___ Data shown ___

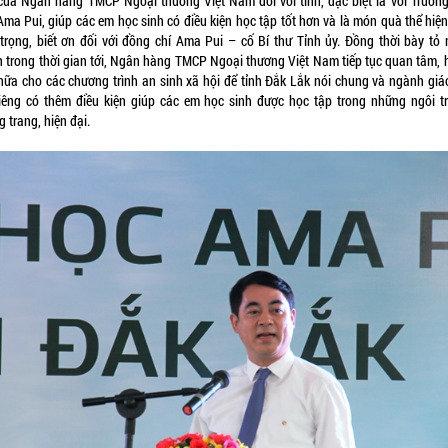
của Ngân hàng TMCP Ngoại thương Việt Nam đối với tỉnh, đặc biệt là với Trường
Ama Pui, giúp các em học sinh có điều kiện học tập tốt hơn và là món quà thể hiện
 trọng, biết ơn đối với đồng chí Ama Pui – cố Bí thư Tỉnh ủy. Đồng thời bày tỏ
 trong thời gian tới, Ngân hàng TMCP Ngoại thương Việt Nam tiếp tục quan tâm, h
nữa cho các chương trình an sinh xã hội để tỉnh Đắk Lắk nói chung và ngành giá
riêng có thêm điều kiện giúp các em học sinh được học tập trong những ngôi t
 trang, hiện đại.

___
___ Data shown ___

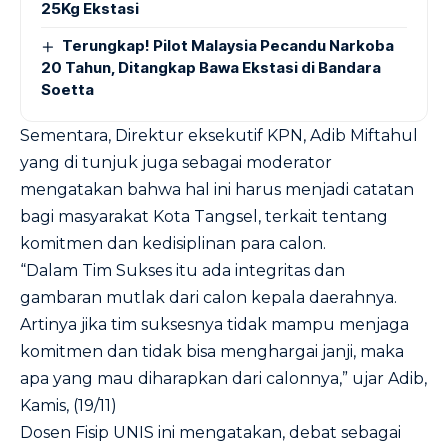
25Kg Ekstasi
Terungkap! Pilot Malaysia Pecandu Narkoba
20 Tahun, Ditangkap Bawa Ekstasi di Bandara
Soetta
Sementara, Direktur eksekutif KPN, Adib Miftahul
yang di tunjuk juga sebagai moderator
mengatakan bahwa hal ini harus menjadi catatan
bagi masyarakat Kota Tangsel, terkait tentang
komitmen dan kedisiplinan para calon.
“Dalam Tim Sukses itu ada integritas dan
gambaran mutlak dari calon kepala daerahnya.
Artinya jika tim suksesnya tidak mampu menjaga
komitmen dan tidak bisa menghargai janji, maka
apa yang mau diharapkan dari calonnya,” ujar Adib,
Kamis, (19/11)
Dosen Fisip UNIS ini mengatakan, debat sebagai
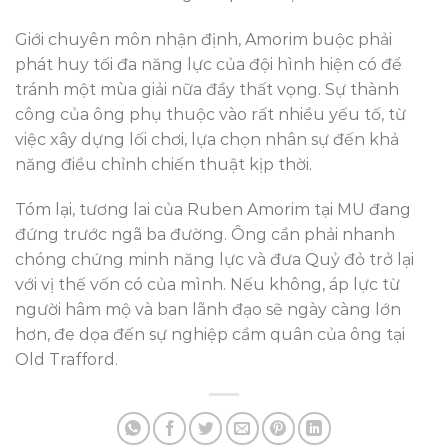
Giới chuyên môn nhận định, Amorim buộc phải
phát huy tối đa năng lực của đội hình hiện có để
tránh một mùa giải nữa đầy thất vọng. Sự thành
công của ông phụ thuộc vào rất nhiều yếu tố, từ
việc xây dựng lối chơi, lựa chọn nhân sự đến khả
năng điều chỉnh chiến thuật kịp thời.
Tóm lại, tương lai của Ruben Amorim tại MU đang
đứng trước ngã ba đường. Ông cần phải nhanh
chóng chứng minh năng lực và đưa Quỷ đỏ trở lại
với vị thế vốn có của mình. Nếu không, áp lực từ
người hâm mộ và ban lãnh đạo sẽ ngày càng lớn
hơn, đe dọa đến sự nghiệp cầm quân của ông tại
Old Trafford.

___
___ Data shown ___

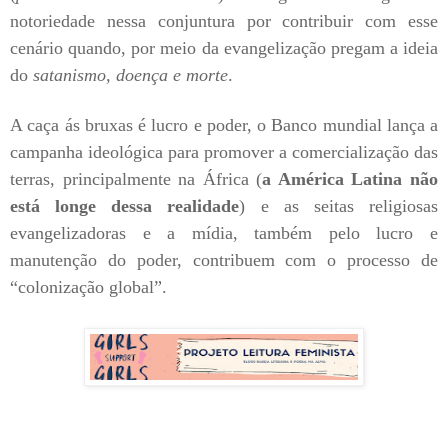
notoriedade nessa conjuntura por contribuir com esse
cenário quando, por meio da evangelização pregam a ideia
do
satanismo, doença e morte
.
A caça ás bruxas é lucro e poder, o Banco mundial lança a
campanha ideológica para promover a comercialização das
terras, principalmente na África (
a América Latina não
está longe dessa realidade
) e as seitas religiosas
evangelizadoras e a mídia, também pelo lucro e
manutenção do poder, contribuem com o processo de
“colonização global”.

___

Activity: Give the number of lines that contain "giúp" in the material above, with no other text.

Exercise answer: 2